A herd of escaped elephants which have already caused nearly $2m worth of destruction could be about to descend on a Chinese city of 8 million people.
The 15 elephants journeyed 500km across the southwest province of Yunnan, getting inebriated after gaining access to alcohol at a villager's home, stomping on fields and destroying barns.
A team of drones and 360 trackers have been deployed to stop the herd from reaching the state's capital Kunming - but as of yet the elephants have been too cunning to be captured.
Experts say the incident is the longest migration of elephants ever recorded in China.
Chen Mingyong, an Asian elephant specialist, told Xinhua that the matriarch of the group is likely to be lacking in "experience and led the whole group astray".
Fire trucks currently block roads leading into Kunming - just a few kilometres away from the elephants.
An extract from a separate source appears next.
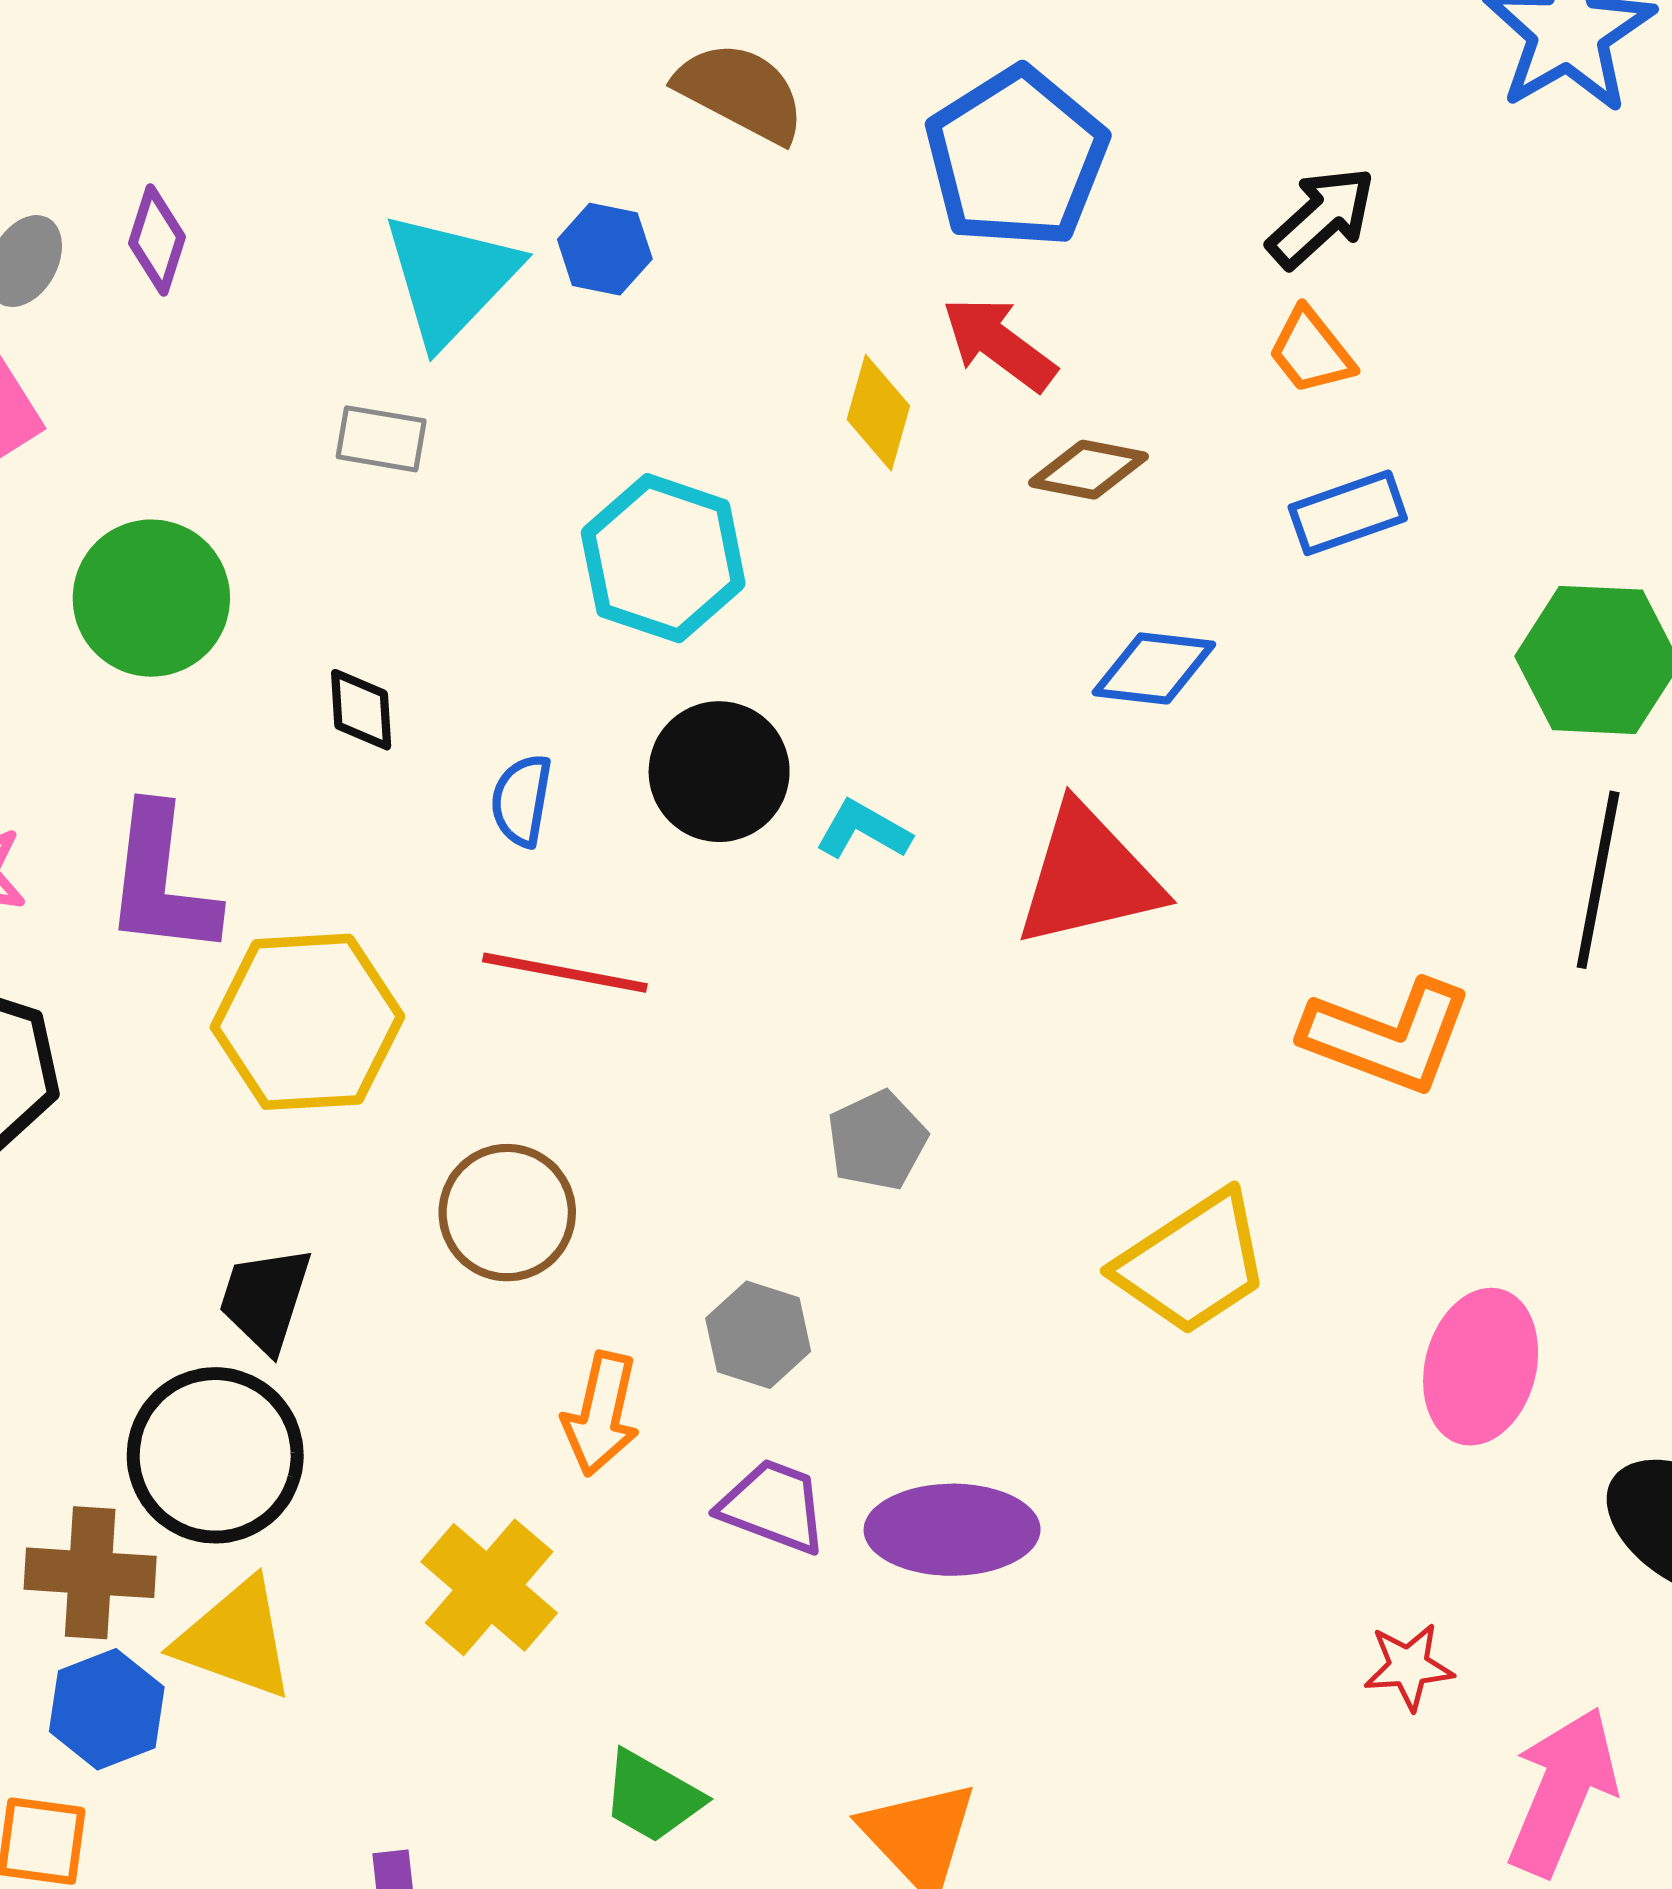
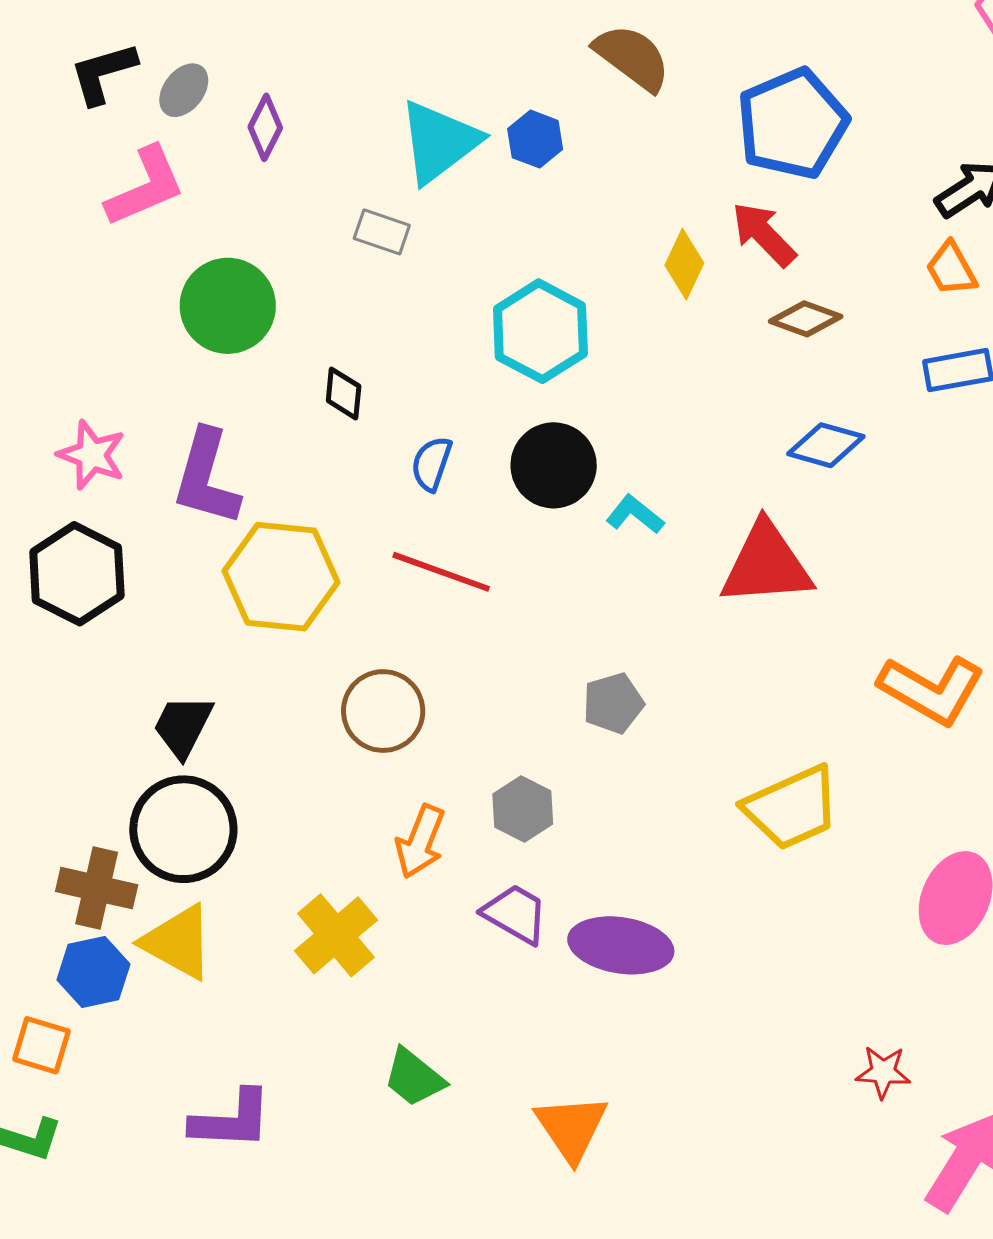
purple diamond: (157, 240) -> (265, 127), moved
black trapezoid: (265, 1299) -> (183, 726), moved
Residential areas on their course have been evacuated and 18 tonnes of food deposited to divert them from populated areas. Officials are hoping the food will guide them away from the 20km walk to the city's downtown.
The province of Yunnan is the sole habitat of wild Asian elephants in China. There are nature reserves scattered across the state, but experts say a decline in edible plants could have encouraged the group to leave their habitat in Xishuangbanna National Nature Reserve.
A total of 17 elephants left Xishuangbanna in China's mountainous southwest last year, but two returned home safely and a baby was born during the journey.
Observers have urged local officials to track the movement of elephants carefully in order to quickly evacuate areas and block roads more effectively.
Since mid-April, the elephants have wrecked around 56ha of crops. Residents were warned to hide indoors as the elephants roamed across the town of Eshan for six hours last week.
Conflict can quickly develop between locals and herds, but as of yet there are no reports of any aggressive incidents.
Forests have been cut back in the past 20 years to make way for rubber and tea plantations, leaving behind fragmentary landscapes that can confuse elephants.
The Asian elephant, which is included on the International Union for Conservation of Nature Red List of Threatened Species as "endangered", enjoys Class-A protection in China, the same level as that of the giant panda.
Yunnan began establishing national and regional level reserves in the 1960s. Despite this a number of factors, including illegal hunting and a surging human population encroaching on their territory, threatened the species before the 1970s. Their numbers rapidly dropped to concerning levels.
But the Asian elephant population in China increased from 170 in the 1970s to 300, thanks to a more comprehensive effort to protect the species.
In December of last year, a total of 18 wild elephants were seen in a nature reserve in the Xishuangbanna Dai autonomous prefecture of Southwest China's Yunnan province.
It was the first time elephants had been spotted in the Menglun subsidiary nature reserve for over 40 years, according to reports.